Multi-modal mass spectrometry-based imaging approaches will continue to play an important role in future efforts to detect and quantify the chemical constituents linked to transition metal (Fe, Zn) speciation at tissue sites of infection, particularly important in the context of polymicrobial communities.^[114] Such an approach was recently used to map the tissue distribution of siderophores in animals infected with S. aureus as well as for the detection of secreted proteins, e.g., calprotectin,^{[86a, 115]} at the host-pathogen interface.^[52] Detailed mass spectrometry analysis of a pathogen secretome ex vivo or from infected animals may also be leveraged for the discovery of new metallophore-like small molecules bound to their biologically relevant metals, e.g., as previously illustrated for the virulence-associated metallophore yersiniabactin in uropathogenic E. coli infections of the urinary tract,^[116] or extracellular ferric reductases that could be involved in enhancing Fe^II bioavailability at sites of infection. The “arms race” for Fe^[58] in the context of broad host-mediated transition metal restriction continues unabated and new discoveries await.

Biographical Sketches

Prof. David Giedroc obtained his Ph.D. under the supervision of J. David Puett at Vanderbilt University. He then carried out postdoctoral research with the late Joseph E. Colman of Yale University, a pioneer in the field of bioinorganic chemistry and enzymology of zinc metalloenzymes. He then established his own research group, first at Texas A&M University (1988–2007), and then at Indiana University in Bloomington, where he is the Lilly Chemistry Alumni Distinguished Professor in the Department of Chemistry. His group takes a problem-oriented, multidisciplinary approach to understanding the physical and chemical biology of transition metal homeostasis and more recently, reactive sulfur species and hydrogen sulfide homeostasis, in bacterial cells. He is Chair of the Editorial Board of Metallomics, a publication of the Royal Society of Chemistry (UK), and a Fellow of the American Association for the Advancement of Science (AAAS), the Royal Society of Chemistry and the American Academy of Microbiology.

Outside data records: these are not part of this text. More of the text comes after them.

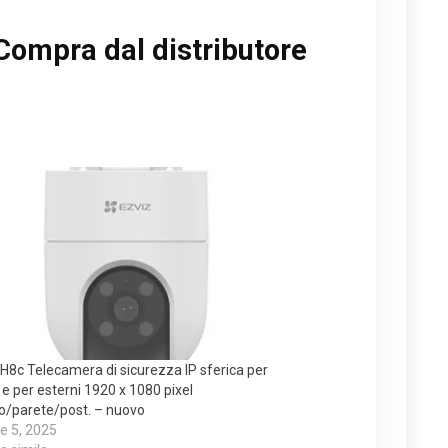
Compra dal distributore
H8c Telecamera di sicurezza IP sferica per
i e per esterni 1920 x 1080 pixel
to/parete/post. – nuovo
e 5, 2025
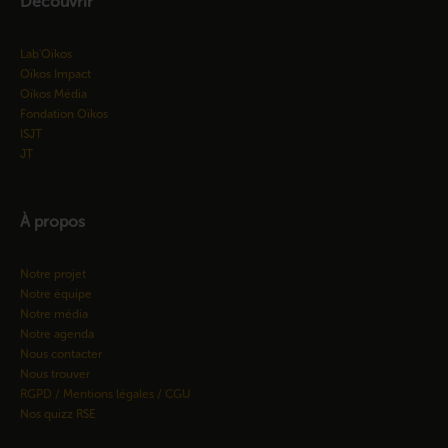
Découvrir
Lab'Oïkos
Oïkos Impact
Oïkos Média
Fondation Oïkos
ISJT
JT
À propos
Notre projet
Notre équipe
Notre média
Notre agenda
Nous contacter
Nous trouver
RGPD / Mentions légales / CGU
Nos quizz RSE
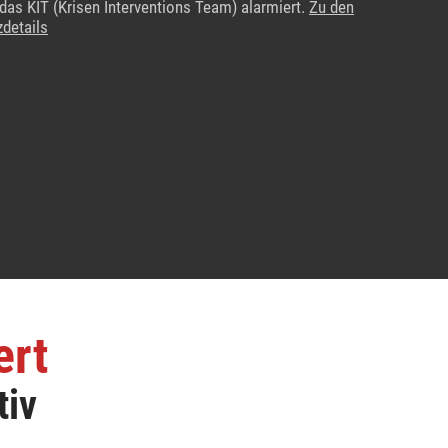
das KIT (Krisen Interventions Team) alarmiert.
Zu den
zdetails
ert
tiv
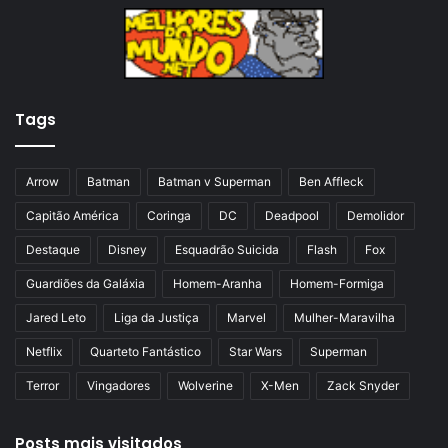
a
m
a
a
n
p
t
á
Tags
e
g
r
i
i
n
Arrow
Batman
Batman v Superman
Ben Affleck
o
a
Capitão América
Coringa
DC
Deadpool
Demolidor
r
Destaque
Disney
Esquadrão Suicida
Flash
Fox
Guardiões da Galáxia
Homem-Aranha
Homem-Formiga
Jared Leto
Liga da Justiça
Marvel
Mulher-Maravilha
Netflix
Quarteto Fantástico
Star Wars
Superman
Terror
Vingadores
Wolverine
X-Men
Zack Snyder
Posts mais visitados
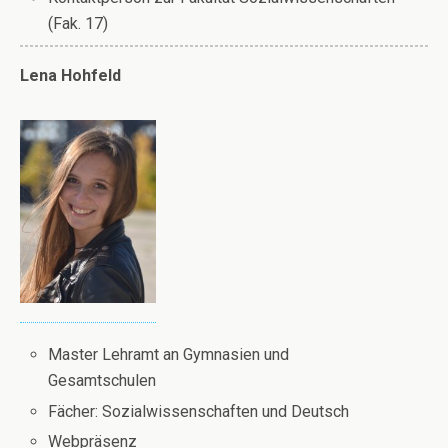
(Fak. 17)
Lena Hohfeld
Master Lehramt an Gymnasien und
Gesamtschulen
Fächer: Sozialwissenschaften und Deutsch
Webpräsenz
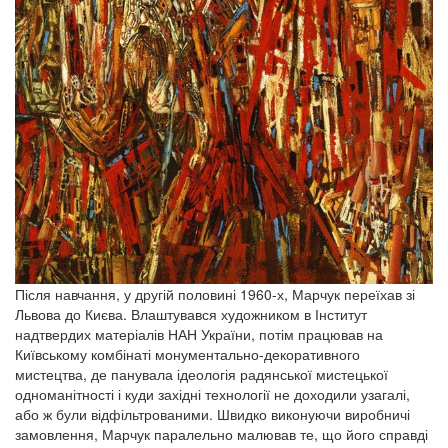
Після навчання, у другій половині 1960-х, Марчук переїхав зі
Львова до Києва. Влаштувався художником в Інститут
надтвердих матеріалів НАН України, потім працював на
Київському комбінаті монументально-декоративного
мистецтва, де панувала ідеологія радянської мистецької
одноманітності і куди західні технології не доходили узагалі,
або ж були відфільтрованими. Швидко виконуючи виробничі
замовлення, Марчук паралельно малював те, що його справді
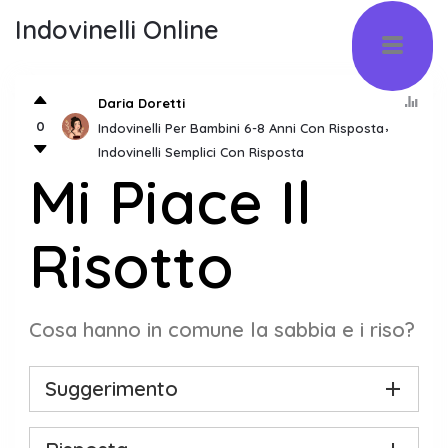
Indovinelli Online
Daria Doretti
0
Indovinelli Per Bambini 6-8 Anni Con Risposta
Indovinelli Semplici Con Risposta
Mi Piace Il
Risotto
Cosa hanno in comune la sabbia e i riso?
Suggerimento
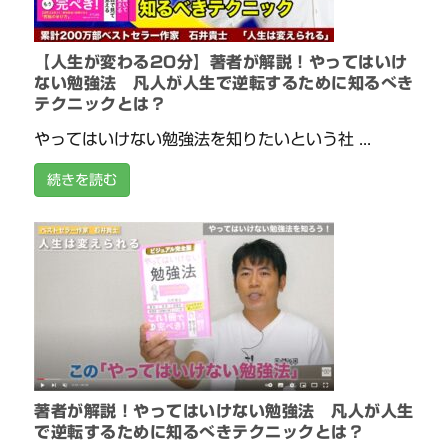
【人生が変わる20分】著者が解説！やってはいけ
ない勉強法 凡人が人生で逆転するために知るべき
テクニックとは？
やってはいけない勉強法を知りたいという社 ...
続きを読む
著者が解説！やってはいけない勉強法 凡人が人生
で逆転するために知るべきテクニックとは？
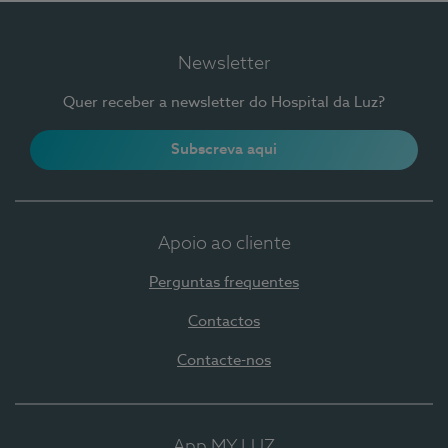
Newsletter
Quer receber a newsletter do Hospital da Luz?
Subscreva aqui
Apoio ao cliente
Perguntas frequentes
Contactos
Contacte-nos
App MY LUZ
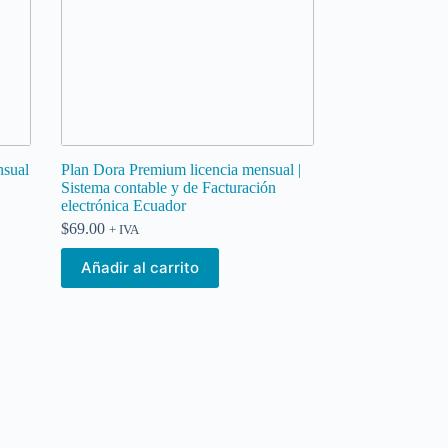
nsual
Plan Dora Premium licencia mensual |
Sistema contable y de Facturación
electrónica Ecuador
$
69.00
+ IVA
Añadir al carrito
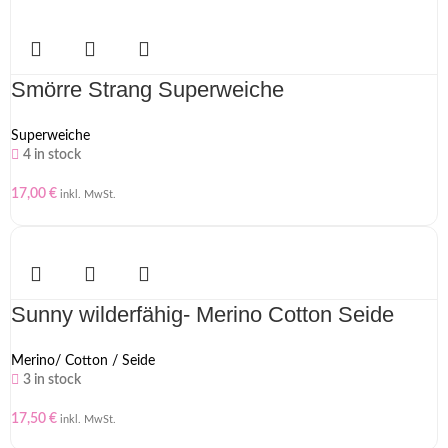
Smörre Strang Superweiche
Superweiche
4 in stock
17,00
€
inkl. MwSt.
Sunny wilderfähig- Merino Cotton Seide
Merino/ Cotton / Seide
3 in stock
17,50
€
inkl. MwSt.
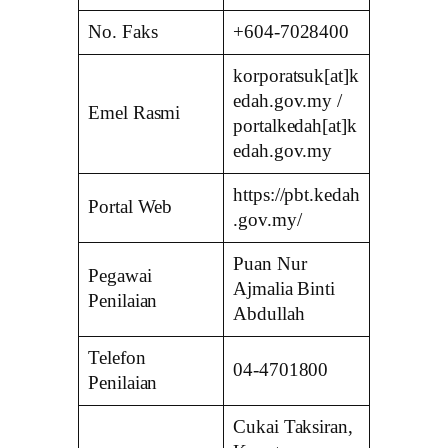
No. Faks
+604-7028400
korporatsuk[at]k
edah.gov.my /
Emel Rasmi
portalkedah[at]k
edah.gov.my
https://pbt.kedah
Portal Web
.gov.my/
Puan Nur
Pegawai
Ajmalia Binti
Penilaian
Abdullah
Telefon
04-4701800
Penilaian
Cukai Taksiran,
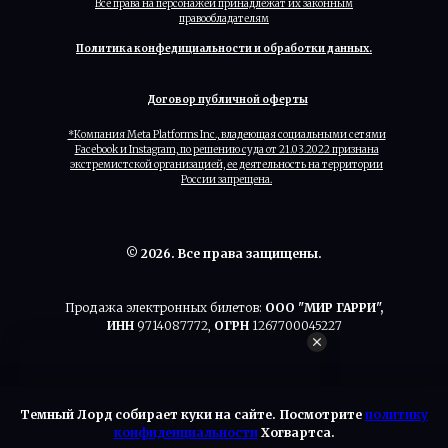
Все права на персонажей принадлежат их законным
правообладателям
Политика конфедициальности и обработки данных.
Договор публичной оферты
*Компания Meta Platforms Inc., владеющая социальными сетями
Facebook и Instagram, по решению суда от 21.03.2022 признана
экстремистской организацией, ее деятельность на территории
России запрещена.
© 2026. Все права защищены.
Продажа электронных билетов:
ООО "МИР ГАРРИ",
ИНН
9714087772,
ОГРН
1267700045227
Темный Лорд собирает куки на сайте. Посмотрите
политику
конфиденциальности
Хогвартса.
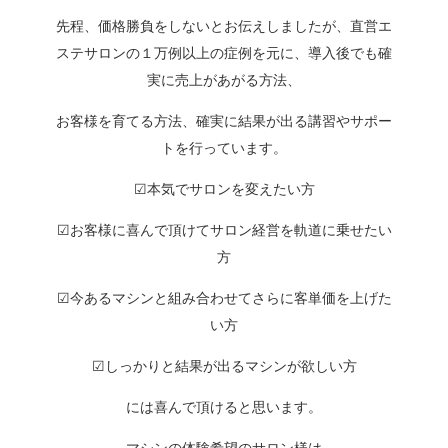
先程、価格勝負をしないとお伝えしましたが、直営エ
ステサロンの１万例以上の症例を元に、導入後でも確
実に売上があがる方法、
お客様を育てる方法、確実に結果が出る講習やサポー
トを行っています。
☑︎
本気でサロンを変えたい方
☑︎
お客様に喜んで頂けてサロン経営を軌道に乗せたい
方
☑︎
今あるマシンと組み合わせてさらに客単価を上げた
い方
☑︎
しっかりと結果が出るマシンが欲しい方
には喜んで頂けると思います。
マシンの体験希望のサロン様は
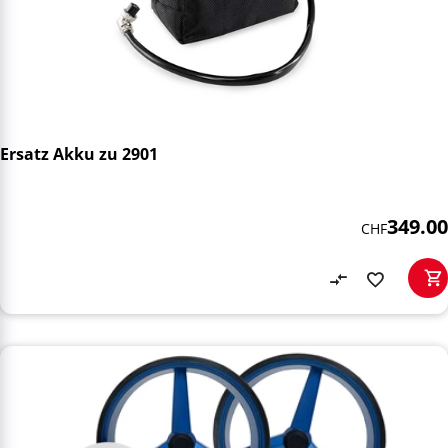
Ersatz Akku zu 2901
349.00
CHF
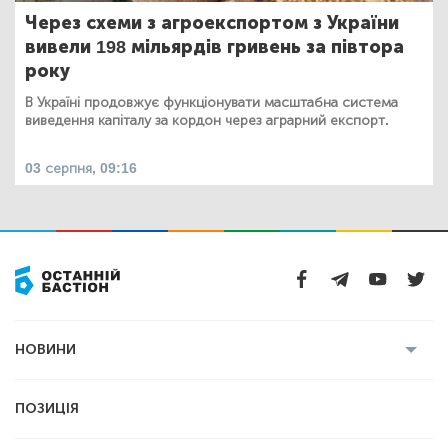
Через схеми з агроекспортом з України
вивели 198 мільярдів гривень за півтора
року
В Україні продовжує функціонувати масштабна система
виведення капіталу за кордон через аграрний експорт.
03 серпня, 09:16
НОВИНИ
Усі новини
Кримінал
Полтава
ПОЗИЦІЯ
Політика
Війна
Світ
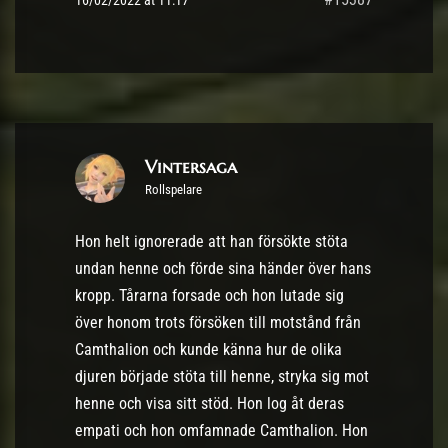
16/02/2022 at 11:17
Vintersaga
Rollspelare
Hon helt ignorerade att han försökte stöta
undan henne och förde sina händer över hans
kropp. Tårarna forsade och hon lutade sig
över honom trots försöken till motstånd från
Camthalion och kunde känna hur de olika
djuren började stöta till henne, stryka sig mot
henne och visa sitt stöd. Hon log åt deras
empati och hon omfamnade Camthalion. Hon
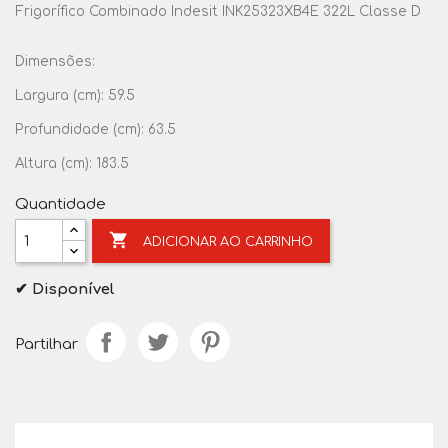
Frigorífico Combinado Indesit INK25323XB4E 322L Classe D
Dimensões:
Largura (cm): 59.5
Profundidade (cm): 63.5
Altura (cm): 183.5
Quantidade

ADICIONAR AO CARRINHO
✔ Disponível
Partilhar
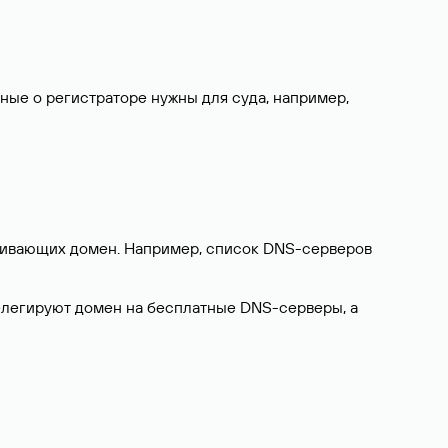
нные о регистраторе нужны для суда, например,
ерживающих домен. Например, список DNS-серверов
делегируют домен на бесплатные DNS-серверы, а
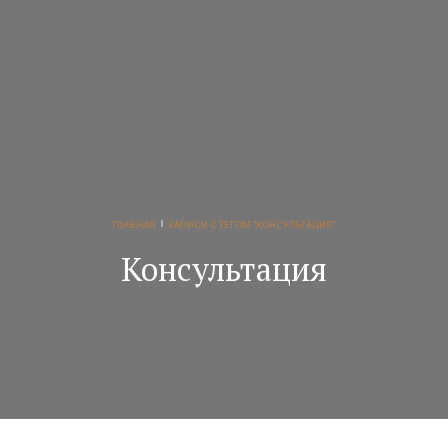
ГЛАВНАЯ
ЗАПИСИ С ТЕГОМ "КОНСУЛЬТАЦИЯ"
Консультация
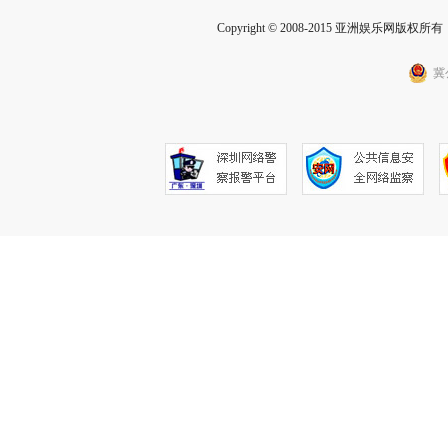
Copyright © 2008-2015 亚洲娱乐网版权所有 Inc
冀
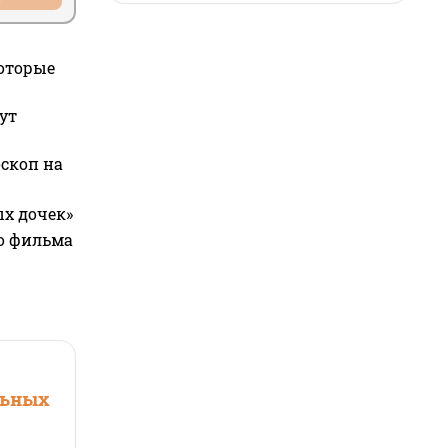
которые
ут
оскоп на
ых дочек»
го фильма
льных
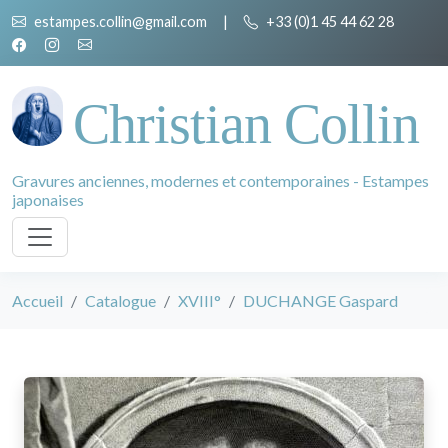
estampes.collin@gmail.com
|
+33 (0)1 45 44 62 28
Christian Collin
Gravures anciennes, modernes et contemporaines - Estampes
japonaises
Accueil
Catalogue
XVIII°
DUCHANGE Gaspard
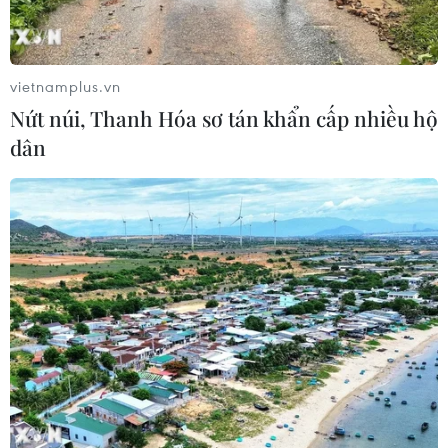
07/08/2026 15:27
vietnamplus.vn
Áp thấp nhiệt đới trên vịnh Bắc Bộ sẽ
Nứt núi, Thanh Hóa sơ tán khẩn cấp nhiều hộ
gây ảnh hưởng thế nào tới Việt Nam?
dân
07/08/2026 14:38
Cảnh sát giao thông triển khai chiến
dịch nâng cao kỹ năng lái xe môtô, xe
gắn máy
07/08/2026 14:37
Tăng cường năng lực ứng phó tình
trạng khẩn cấp với danh mục trang
thiết bị mới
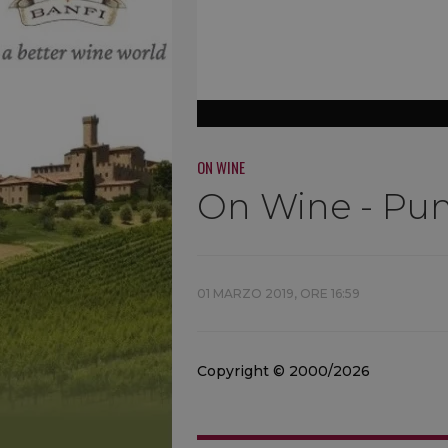
ON WINE
On Wine - Punt
01 MARZO 2019, ORE 16:59
Copyright © 2000/2026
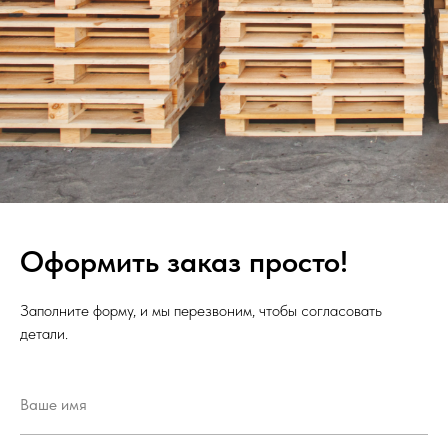
Оформить заказ просто!
Заполните форму, и мы перезвоним, чтобы согласовать
детали.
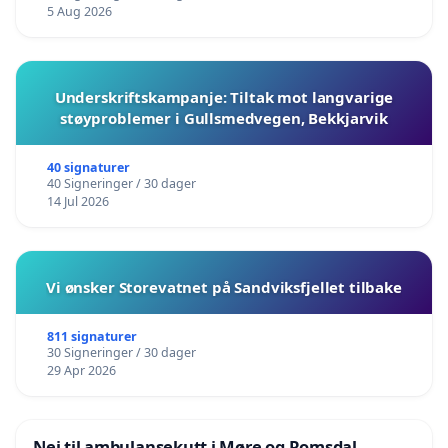
5 Aug 2026
Underskriftskampanje: Tiltak mot langvarige
støyproblemer i Gullsmedvegen, Bekkjarvik
40 signaturer
40 Signeringer / 30 dager
14 Jul 2026
Vi ønsker Storevatnet på Sandviksfjellet tilbake
811 signaturer
30 Signeringer / 30 dager
29 Apr 2026
Nei til ambulansekutt i Møre og Romsdal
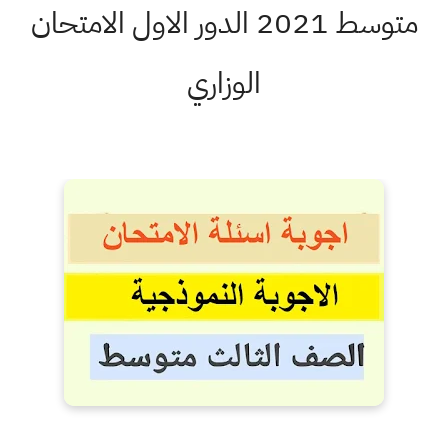
متوسط 2021 الدور الاول الامتحان
الوزاري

Yifan Zhang is a native of Shijiazhuang, China and earned his undergraduate degree in bioengineering from the Beijing Institute of Technology and an M.S. in physical biochemistry from the Illinois institute of Technology with Prof. Andrew Howard. He is currently a Ph.D. student in Biochemistry at Indiana University in the Giedroc group, where he studies iron homeostasis in Streptococcus pneumoniae.

Dr. Sambuddha Sen is a native of Kharagpur, India. He earned his B.Sc. in Chemistry from Jadavpur University, Kolkata, India, and his M.Sc. in Chemistry from the Indian Institute of Technology, Kanpur, India in materials chemistry with Dr. Debabrata Goswami. He took his Ph.D. in Chemistry from The Ohio State University under the supervision of Prof. James Cowan where he studied Fe-S cluster maturation and trafficking mechanisms in eukaryotic cells. Dr. Sen is a postdoctoral research associate in the Giedroc group interested in transition metal restriction in Acinetobacter baumannii.